Thus, the set $\{ (x,y) \,|\, (x-1)^2 + y^2 < 1,\ (x+1)^2 + y^2 < 1 \}$ is empty, and the Slater CQ is not satisfied.
It is possible to show that the strong duality again asymptotically holds.
First note that the Lagrangian expression is the same, but we now must have $\lambda_1 > 0$, $\lambda_2 > 0$, and therefore $q(\lambda) < 0$. But if we set $\lambda_1 = \lambda_2$ and take the limit as $\lambda_1 \rightarrow +\infty$, we have $$ \lim_{\lambda_1 \rightarrow +\infty} q(\lambda_1,\lambda_1) = 0. $$ In other words, we cannot find a finite dual solution, but the strong duality still holds.
In both cases, we cannot find a finite dual solution by solving the KKT conditions.
Consider the problem \begin{align*} \min\ & x+y \\ \mbox{t.q. } & y \geq 0 \\ & y \leq x^3 \end{align*} The second constraint implies $x \geq 0$, and therefore, the solution is trivially $(0,0)$.

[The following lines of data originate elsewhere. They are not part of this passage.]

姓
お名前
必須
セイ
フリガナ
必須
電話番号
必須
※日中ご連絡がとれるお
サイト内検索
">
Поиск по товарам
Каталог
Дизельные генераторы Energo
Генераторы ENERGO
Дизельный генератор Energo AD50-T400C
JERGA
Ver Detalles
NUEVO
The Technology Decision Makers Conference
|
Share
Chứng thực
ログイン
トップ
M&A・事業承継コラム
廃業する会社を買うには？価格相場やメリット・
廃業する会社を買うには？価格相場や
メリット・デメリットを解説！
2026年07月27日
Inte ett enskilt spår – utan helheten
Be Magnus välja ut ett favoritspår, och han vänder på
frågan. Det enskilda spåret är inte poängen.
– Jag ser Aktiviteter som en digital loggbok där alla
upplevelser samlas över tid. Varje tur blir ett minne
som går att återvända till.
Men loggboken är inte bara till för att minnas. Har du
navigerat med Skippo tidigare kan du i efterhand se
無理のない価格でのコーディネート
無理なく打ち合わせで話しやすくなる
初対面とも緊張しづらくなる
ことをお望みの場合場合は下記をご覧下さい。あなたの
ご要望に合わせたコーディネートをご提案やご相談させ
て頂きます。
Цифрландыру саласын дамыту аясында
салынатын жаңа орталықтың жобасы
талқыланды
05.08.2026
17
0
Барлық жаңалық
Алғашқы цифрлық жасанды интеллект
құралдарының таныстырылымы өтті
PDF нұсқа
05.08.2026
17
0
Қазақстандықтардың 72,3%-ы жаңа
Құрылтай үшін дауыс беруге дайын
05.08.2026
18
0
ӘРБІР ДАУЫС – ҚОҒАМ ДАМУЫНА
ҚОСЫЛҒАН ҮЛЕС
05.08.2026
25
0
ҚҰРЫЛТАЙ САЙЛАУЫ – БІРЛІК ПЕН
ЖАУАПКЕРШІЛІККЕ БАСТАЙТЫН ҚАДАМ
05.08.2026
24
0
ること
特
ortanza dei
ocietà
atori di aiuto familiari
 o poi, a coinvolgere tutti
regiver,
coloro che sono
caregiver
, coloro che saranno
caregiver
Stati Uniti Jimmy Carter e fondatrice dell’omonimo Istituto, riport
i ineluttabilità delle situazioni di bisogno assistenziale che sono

The dual Lagrangian function is $$ q(\lambda) = \inf_{x,y} x + y - \lambda_1 y + \lambda_2 (y-x^3) = \inf_{x,y} x(1 - x^2 \lambda_2) + y (1+\lambda_2 - \lambda_1) $$
Then $$ \nabla_{(x,y)} L(x,y, \lambda) = \begin{pmatrix} 1-3x^2\lambda_2 \\ 1-\lambda_1+\lambda_2 \end{pmatrix} $$
If $1-\lambda_1+\lambda_2 \ne 0$, there is no solution to $\nabla_{(x,y)} L(x,y, \lambda) = 0$, and it is easy to see that $q(\lambda) = -\infty$.
If $1-\lambda_1+\lambda_2 = 0$, $$ L(x,y, \lambda) = x(1-x^2\lambda) $$ and again $q(\lambda) = -\infty$.
Therefore there is an infinite duality gap.
The LICQ does not hold as, at $(0,0)$, both constraints are active and the Jacobian matrix of the constraints is $$ J(x,y) = \begin{pmatrix} 0 & -1 \\ -3x^2 & 1 \\ \end{pmatrix} $$ Therefore, $$ J(0,0) = \begin{pmatrix} 0 & -1 \\ 0 & 1 \\ \end{pmatrix} $$
The KKT system is \begin{align*} 1 - 3x^2\lambda_2 &= 0 \\ 1-\lambda_1+\lambda_2 &= 0 \\ -y &\leq 0 \\ y-x^3 &\leq 0 \\ \lambda_1(-y) &= 0 \\ \lambda_2 (y-x^3) &= 0 \\ \lambda_1, \lambda_2 &\geq 0 \end{align*}
The first equality implies $\lambda_2 \ne 0$ and therefore $y = x^3$. The first equality also implies $x \ne 0$, thus $y \ne 0$ and $\lambda_1 = 0$. Therefore, from the second equality, $\lambda_2 = -1$, in contradiction with $\lambda_2 \geq 0$. Therefore, the system has no solution.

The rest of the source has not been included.